We'll cut to the chase: if we have to see -- however accidentally, however fleetingly -- the simpering mug of Stanley Fucking Fish representing the current state of the Public Intellectual in America, well, we may just hurt ourselves.
Or somebody else.
How did we arrive here? How did we collectively become so intellectually lazy, so idiotically passive, so incompletely or perversely miseducated, that Thomas Friedman and David Brooks and Stanley Fish are allowed to pass as intellectual muscle?
We don't know. We can't say.
But we can tell you that there are moments when we look back to a different time and different place; when public discourse didn't arrive as grotesquely pre-digested commonplaces and demonstrably false assertions, degraded wishes masquerading as indisputable facts. These are the moments when we attempt to re-imagine a present by re-arranging a past, to employ the powers of selective memory to construct what Lewis Mumford once called The Golden Day , fully conscious that there had never been any such day.
Then again, through the process of constructing our own historical narratives -- our own highlight reel of nostalgia and longing and loss -- maybe we can find that day, and if we do it right perhaps we can even avoid the sort of low-grade totalitarian fantasies of TRADITION that animate the Right Wingnuts.
So here. Enjoy.
7 Comments:
I'm watching with the sound turned down. The guy in the audience with the long hair and the glasses is pretty awesome.
Agreed. The camera rightly loves him. Though I think I'd choke if I ever caught anybody paying that much attention to anything I was saying.
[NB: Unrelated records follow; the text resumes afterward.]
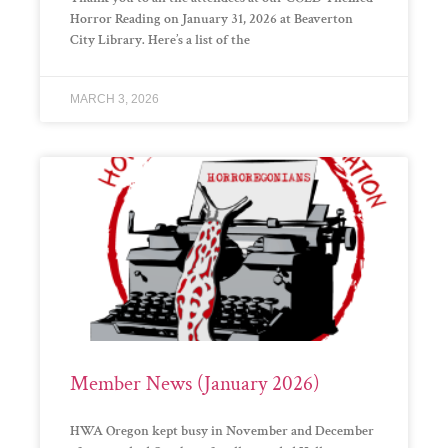
Horror Reading on January 31, 2026 at Beaverton
City Library. Here’s a list of the
MARCH 3, 2026
Member News (January 2026)
HWA Oregon kept busy in November and December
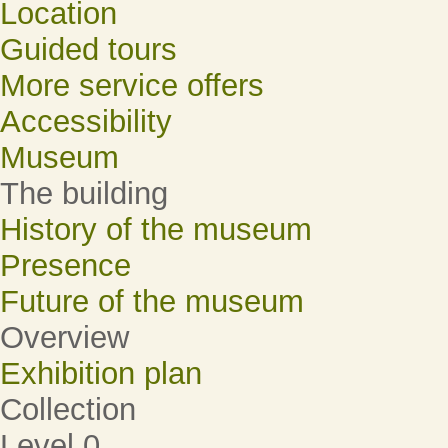
Location
Guided tours
More service offers
Accessibility
Museum
The building
History of the museum
Presence
Future of the museum
Overview
Exhibition plan
Collection
Level 0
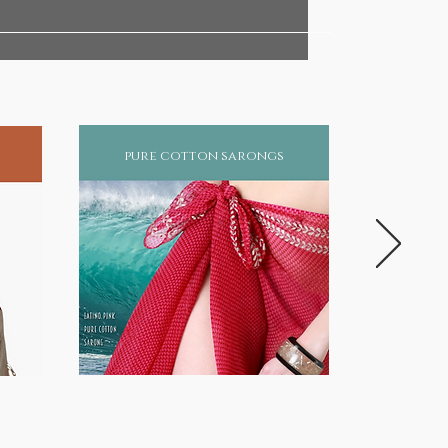
pure cotton sarongs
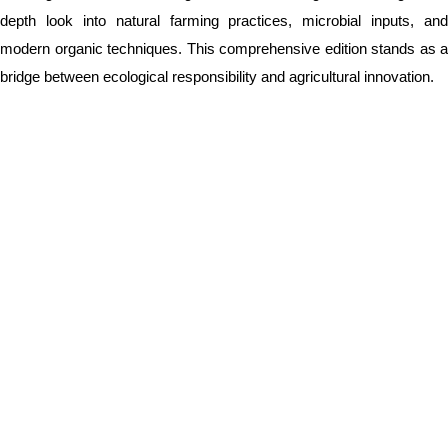
depth look into natural farming practices, microbial inputs, and
modern organic techniques. This comprehensive edition stands as a
bridge between ecological responsibility and agricultural innovation.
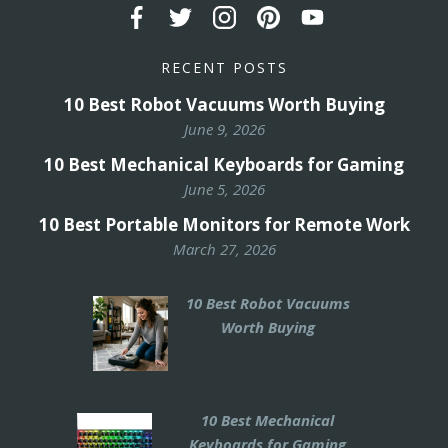
RECENT POSTS
10 Best Robot Vacuums Worth Buying
June 9, 2026
10 Best Mechanical Keyboards for Gaming
June 5, 2026
10 Best Portable Monitors for Remote Work
March 27, 2026
10 Best Robot Vacuums
Worth Buying
10 Best Mechanical
Keyboards for Gaming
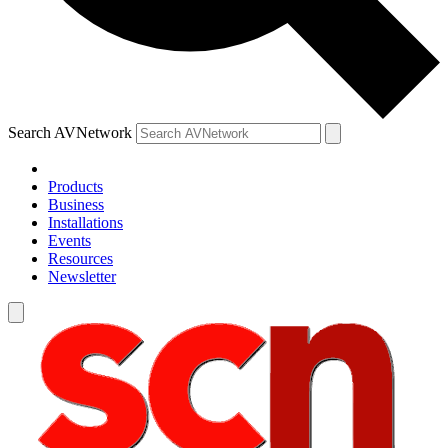
Search AVNetwork
Products
Business
Installations
Events
Resources
Newsletter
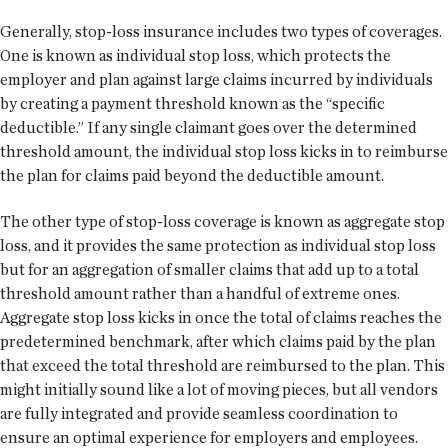
Generally, stop-loss insurance includes two types of coverages.
One is known as individual stop loss, which protects the
employer and plan against large claims incurred by individuals
by creating a payment threshold known as the “specific
deductible.” If any single claimant goes over the determined
threshold amount, the individual stop loss kicks in to reimburse
the plan for claims paid beyond the deductible amount.
The other type of stop-loss coverage is known as aggregate stop
loss, and it provides the same protection as individual stop loss
but for an aggregation of smaller claims that add up to a total
threshold amount rather than a handful of extreme ones.
Aggregate stop loss kicks in once the total of claims reaches the
predetermined benchmark, after which claims paid by the plan
that exceed the total threshold are reimbursed to the plan. This
might initially sound like a lot of moving pieces, but all vendors
are fully integrated and provide seamless coordination to
ensure an optimal experience for employers and employees.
Watching these two, I can imagine the voices of the others. Machiavelli, Socrates, Weber, et al.
Marx, Freud.
Smart people.
Thanks, Bones, and it's true about the attractiveness of these fellers. Dig that hair on Chomsky! Hardwired indeed.
For more on the uses to which Foucault put his attractiveness, we recommend James Miller's *The Passion of Michel Foucault*. Heady stuff.
We'd also like to point out that by watching these without sound, some important information may be lost.
Before we all swoon over the ghosts of intelligentsia past, and the brave cultures of public criticism that they led, might I point out that every single person in the audience that I can see is both white and male? To say nothing of the rockstars on stage.
I suppose that you might point that out, but you would be mistaken (hint: not all women have long hair).
Anyway, who's swooning? Did you read the post with the monitor turned off?
And then what? Does your point have something to do with early 1970s Dutch university culture? Well played, anonymous. We guess.
Okay. I don't "swoon." The motherfucker just said "anarcho-syndicalism". David Brooks doesn't know what that means, and, more importantly, wouldn't want to know because it has the prefix "anarcho."
Some smart people were white guys. And structures of repression, the things these two are contemplating so carefully, have preferred that group historically. Ergo, we should go all Red Guard and burn their books. Right.
Post a fucking video of Marguerite Duras, Ngugi wa Thiongo, Joan Didion, et al.
Or, Anonymous, you could just toughen the fuck up.